MAUREEN CAVANAUGH: Why is this?
CHRISTOPHER KANE: It is a combination of things. Denial, feeling we're invincible, part of it is busyness. Many of us feel busier than ever with life. When we reach out to women, it's a great opportunity to get wives and girlfriends to engage with men to get them into be seen. For listeners, it's a great way to get people in for blood pressure and cholesterol screening and to think about prostate screening as well.
MAUREEN CAVANAUGH: Luis, do you find the same thing, that men are not overly eager to come in?
LUIS CASTELLANOS: Exactly, they tend to allocate symptoms to other discomfort. They basically end up missing the boat on early treatment. I agree that it's important to have men actually go see primary care physicians early so they can be screened for disease early. Sometimes children can be very helpful and encourage parents to ask to go see a provider. We take our kids in for the doctor, why not adults do the same thing?
MAUREEN CAVANAUGH: As he said, this is not men against women. We want everyone to have good health, but the National Cancer Institute says that nearly the same amount of patients with breast cancer and prostate cancer come in each year. But why did they spend more money ñ almost 3 times as much money ñ on breast cancer?
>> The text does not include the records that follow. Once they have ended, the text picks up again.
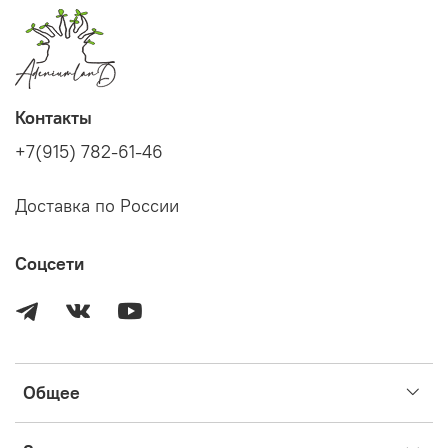
Контакты
+7(915) 782-61-46
Доставка по России
Соцсети
Общее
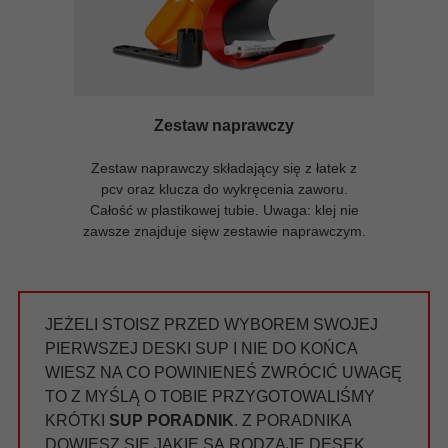
Zestaw naprawczy
Zestaw naprawczy składający się z łatek z
pcv oraz klucza do wykręcenia zaworu.
Całość w plastikowej tubie. Uwaga: klej nie
zawsze znajduje sięw zestawie naprawczym.
JEŻELI STOISZ PRZED WYBOREM SWOJEJ
PIERWSZEJ DESKI SUP I NIE DO KOŃCA
WIESZ NA CO POWINIENEŚ ZWRÓCIĆ UWAGĘ
TO Z MYŚLĄ O TOBIE PRZYGOTOWALIŚMY
KRÓTKI
SUP PORADNIK
. Z PORADNIKA
DOWIESZ SIĘ JAKIE SĄ RODZAJE DESEK,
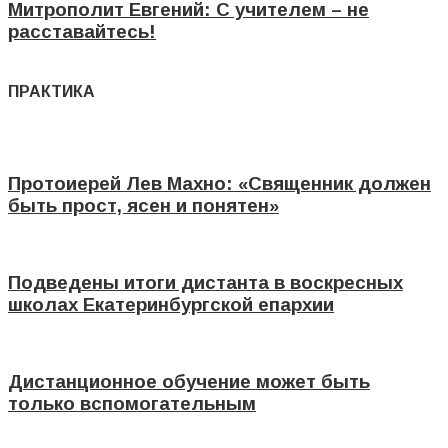
Митрополит Евгений: С учителем – не
расставайтесь!
ПРАКТИКА
Протоиерей Лев Махно: «Священник должен
быть прост, ясен и понятен»
Подведены итоги дистанта в воскресных
школах Екатеринбургской епархии
Дистанционное обучение может быть
только вспомогательным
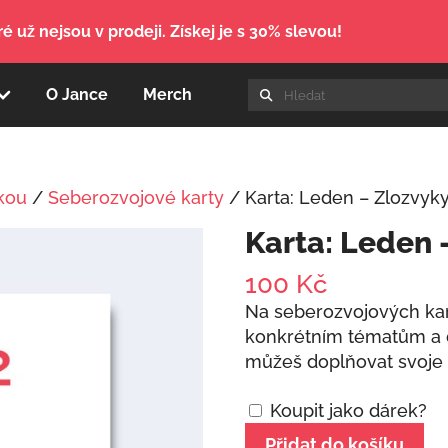
é už nejsou v prodeji. Získej je s 30% slevou!
O Jance
Merch
kou
/
Seberozvojové karty
/ Karta: Leden – Zlozvyk
Karta: Leden 
100
Kč
Na seberozvojových kar
konkrétním tématům a d
můžeš doplňovat svoje
Koupit jako dárek?
Karta:
Přidat do košíku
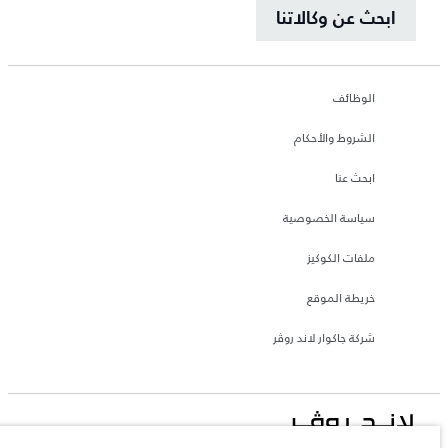
ابحث عن وكالاتنا
الوظائف
الشروط والأحكام
ابحث عنا
سياسة الخصوصية
ملفات الكوكيز
خريطة الموقع
شركة جاكوار لاند روڤر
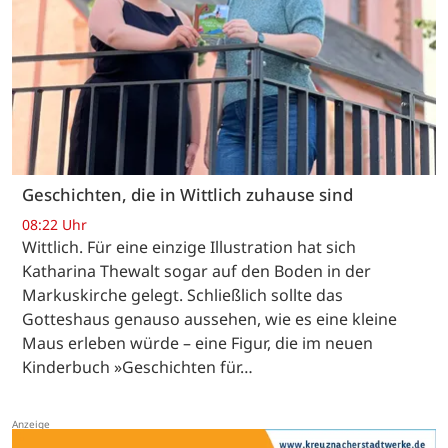
Geschichten, die in Wittlich zuhause sind
08:22 Uhr
Wittlich. Für eine einzige Illustration hat sich
Katharina Thewalt sogar auf den Boden in der
Markuskirche gelegt. Schließlich sollte das
Gotteshaus genauso aussehen, wie es eine kleine
Maus erleben würde – eine Figur, die im neuen
Kinderbuch »Geschichten für…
CHRISTOPHER KANE: There is been criticism of health spending. There is a concept that if we save a man with prostate cancer we're saving someone later life. We see a man with testicular cancer we save someone younger, with more years of life to save. There is a bit of a bias against prostate cancer, in that way. It tends to be a disease of older men. I cannot tell you how many men it I've cared for in their 40s and 50s. Now with better management of cardiovascular disease, average life span of men is going up. We project a greater nummber of prostate cancer patients, but advocacy for research in prostate cancer is something that we need to be actively engaged in. We have great groups like the Prostate Cancer Foundation and others who are trying to fill that gap. In November, funds are being raised for prostate cancer in different research avenues to drive money to active researchers.
MAUREEN CAVANAUGH: Thank you both so much.